■ TASK BRIEF
Output the entries below word for word, stopping once the line containing "stopping the spread" is done, and omit each picture.

■ DATA FOR REVIEW
+ + +
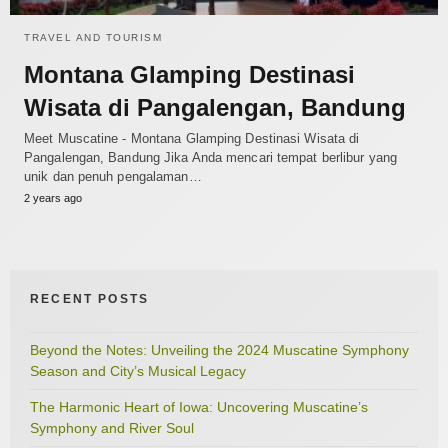
TRAVEL AND TOURISM
Montana Glamping Destinasi
Wisata di Pangalengan, Bandung
Meet Muscatine - Montana Glamping Destinasi Wisata di
Pangalengan, Bandung Jika Anda mencari tempat berlibur yang
unik dan penuh pengalaman…
2 years ago
RECENT POSTS
Beyond the Notes: Unveiling the 2024 Muscatine Symphony
Season and City’s Musical Legacy
The Harmonic Heart of Iowa: Uncovering Muscatine’s
Symphony and River Soul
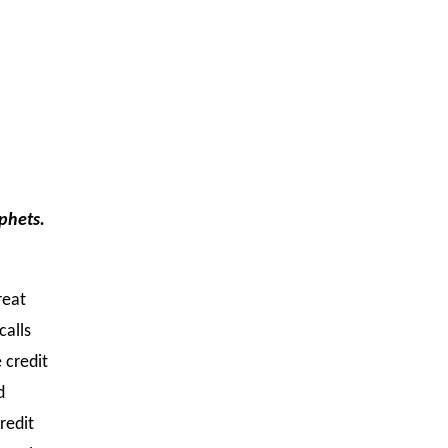
ophets.
reat
calls
 credit
d
redit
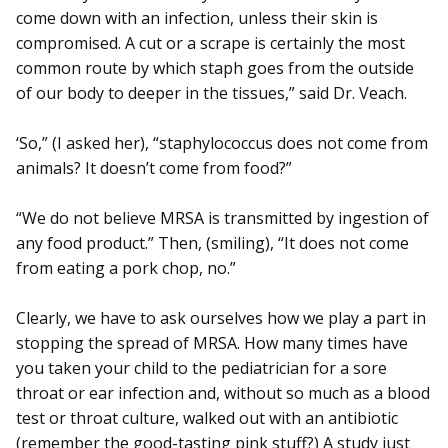
come down with an infection, unless their skin is
compromised. A cut or a scrape is certainly the most
common route by which staph goes from the outside
of our body to deeper in the tissues,” said Dr. Veach.
‘So,” (I asked her), “staphylococcus does not come from
animals? It doesn’t come from food?”
“We do not believe MRSA is transmitted by ingestion of
any food product.” Then, (smiling), “It does not come
from eating a pork chop, no.”
Clearly, we have to ask ourselves how we play a part in
stopping the spread of MRSA. How many times have
you taken your child to the pediatrician for a sore
throat or ear infection and, without so much as a blood
test or throat culture, walked out with an antibiotic
(remember the good-tasting pink stuff?) A study just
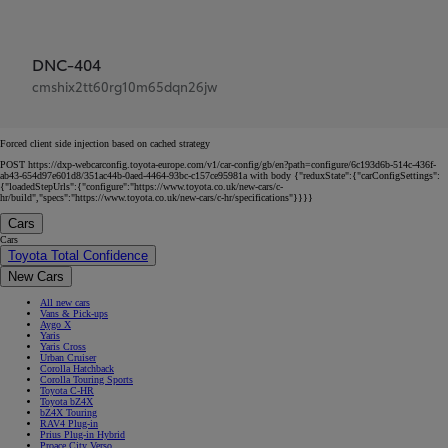
DNC-404
cmshix2tt60rg10m65dqn26jw
Forced client side injection based on cached strategy
POST https://dxp-webcarconfig.toyota-europe.com/v1/car-config/gb/en?path=configure/6c193d6b-514c-436f-
ab43-654d97e601d8/351ac44b-0aed-4464-93bc-c157ce95981a with body {"reduxState":{"carConfigSettings":
{"loadedStepUrls":{"configure":"https://www.toyota.co.uk/new-cars/c-
hr/build","specs":"https://www.toyota.co.uk/new-cars/c-hr/specifications"}}}}
Cars
Cars
Toyota Total Confidence
New Cars
All new cars
Vans & Pick-ups
Aygo X
Yaris
Yaris Cross
Urban Cruiser
Corolla Hatchback
Corolla Touring Sports
Toyota C-HR
Toyota bZ4X
bZ4X Touring
RAV4 Plug-in
Prius Plug-in Hybrid
Proace City Verso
+ + +
■ EXERCISE OUTPUT
TRAVEL AND TOURISM
Montana Glamping Destinasi
Wisata di Pangalengan, Bandung
Meet Muscatine - Montana Glamping Destinasi Wisata di
Pangalengan, Bandung Jika Anda mencari tempat berlibur yang
unik dan penuh pengalaman…
2 years ago
RECENT POSTS
Beyond the Notes: Unveiling the 2024 Muscatine Symphony
Season and City’s Musical Legacy
The Harmonic Heart of Iowa: Uncovering Muscatine’s
Symphony and River Soul
ophets.
reat
calls
 credit
d
redit
come down with an infection, unless their skin is
compromised. A cut or a scrape is certainly the most
common route by which staph goes from the outside
of our body to deeper in the tissues,” said Dr. Veach.
‘So,” (I asked her), “staphylococcus does not come from
animals? It doesn’t come from food?”
“We do not believe MRSA is transmitted by ingestion of
any food product.” Then, (smiling), “It does not come
from eating a pork chop, no.”
Clearly, we have to ask ourselves how we play a part in
stopping the spread of MRSA. How many times have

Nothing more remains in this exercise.